Californian guitarist Blake Mills spent his early twenties as a go-to performer for artists such as Lucinda Williams and Julian Casablanca. His unique approach to the guitar won him considerable acclaim, with Eric Clapton praising Blake as ‘the last guitarist I heard that I thought was phenomenal.’ Upon the release of his second solo album – ‘Heigh Ho’ – with Verve Records, we caught up with Blake as he ended the first leg of his tour.

Blake credits the caliber of jazz singers like Nina Simone with influencing his unorthodox approach to music. Speaking about Ms Simone, Blake explains that ‘her music takes you on an emotional journey, being exposed to that really opened up my ears. Despite having serious musical talent, Blake remains critical of the bandying about of the ‘best guitarist in the world’ epithet – ‘the instrument is approached so often like something academic and merit based’, he says, ‘people approach it like it’s something you can win as if it was a sport’.

Blake set his recording budget from Verve Records to good use, hiring world-class musicians (Don Was, Jim Keltner, Mike Elizondo, Fiona Apple) and engineers (Tony Berg) who could create a sonically unique record. Blake explains that ‘most people when they have a record budget put that into things that they will see back, like an investment. This wasn’t investing in any of those things, this was investing into something that felt honest and sounded beautiful to me.’
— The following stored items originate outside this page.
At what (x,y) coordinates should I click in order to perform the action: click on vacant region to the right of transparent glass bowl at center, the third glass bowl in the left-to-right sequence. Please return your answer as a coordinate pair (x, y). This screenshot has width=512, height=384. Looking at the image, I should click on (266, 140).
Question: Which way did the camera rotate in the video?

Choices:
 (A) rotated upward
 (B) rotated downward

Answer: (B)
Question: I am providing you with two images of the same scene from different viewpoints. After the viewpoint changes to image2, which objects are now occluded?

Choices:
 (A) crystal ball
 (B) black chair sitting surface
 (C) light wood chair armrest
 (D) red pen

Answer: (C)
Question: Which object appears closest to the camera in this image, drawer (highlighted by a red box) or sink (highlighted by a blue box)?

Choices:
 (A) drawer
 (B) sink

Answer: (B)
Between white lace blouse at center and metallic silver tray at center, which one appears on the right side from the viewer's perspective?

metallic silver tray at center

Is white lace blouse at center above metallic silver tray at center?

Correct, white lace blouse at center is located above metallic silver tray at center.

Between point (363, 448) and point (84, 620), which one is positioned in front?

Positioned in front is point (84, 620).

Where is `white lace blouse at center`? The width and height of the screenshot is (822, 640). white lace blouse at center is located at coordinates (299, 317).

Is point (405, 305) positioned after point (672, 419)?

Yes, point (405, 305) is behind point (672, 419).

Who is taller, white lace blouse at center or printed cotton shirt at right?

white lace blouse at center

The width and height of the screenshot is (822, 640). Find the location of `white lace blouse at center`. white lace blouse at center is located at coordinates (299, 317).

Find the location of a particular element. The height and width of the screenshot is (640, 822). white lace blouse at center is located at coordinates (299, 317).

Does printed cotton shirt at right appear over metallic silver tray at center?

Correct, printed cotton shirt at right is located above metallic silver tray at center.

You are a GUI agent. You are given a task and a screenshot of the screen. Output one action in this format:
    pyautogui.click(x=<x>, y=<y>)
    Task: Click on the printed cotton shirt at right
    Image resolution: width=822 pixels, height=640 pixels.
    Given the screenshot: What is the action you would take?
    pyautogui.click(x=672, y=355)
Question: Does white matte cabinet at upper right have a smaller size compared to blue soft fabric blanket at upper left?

Blake harbors considerable fears over sound quality in the modern era. Speaking on the subject of iTunes and the poor quality of sound derived from streaming, Blake comments that ‘if you try and create dynamics or subtlety in a record, there are so many more instances where that will be lost and pushed out and not having those tools forces your hands as a record maker or songwriter to create music that is full of sugar and stimulants – like junk food – things that in moderation are exciting, but when you gorge on them it’s a frenzy. We have a lot of obese music listeners now suffering from what I think is kind of an epidemic.’ Aside from exemplary sound quality, Blake’s album bends genres, which arises from his refusal to settle for a singular style.

Blake comments that ‘there isn’t a song on this record that exemplifies what the other songs sound like.’ This stems from his session musician background: ‘I’ve been in situations too often when I’m working with a producer on a session and I play something I think is well suited and beautiful, and they go “that’s great but can we get it to be less Hawaiian?” You think “uh yeah sure, what other genres are off the table then?”’

Blake Mills | Album Artwork | photo by Mike Piscitelli

Mills’ record title ‘Heigh Ho’ is a nod to the true definition of the term, which is often misunderstood due to its popularization via Disney’s ‘Snow White’. Blake explains that ‘it’s an exclamation or expression of weariness over something you can’t change.’ This rang true to how he feels about releasing music: ‘putting it out to the world comes with a lot of fear and anxiety, so there’s an attachment to the definition of that expression.’ In the next year you can expect to see a return to the road with a band that, for Blake, has made it ‘a magical tour.’

‘Heigh Ho’ is out now on Verve Records.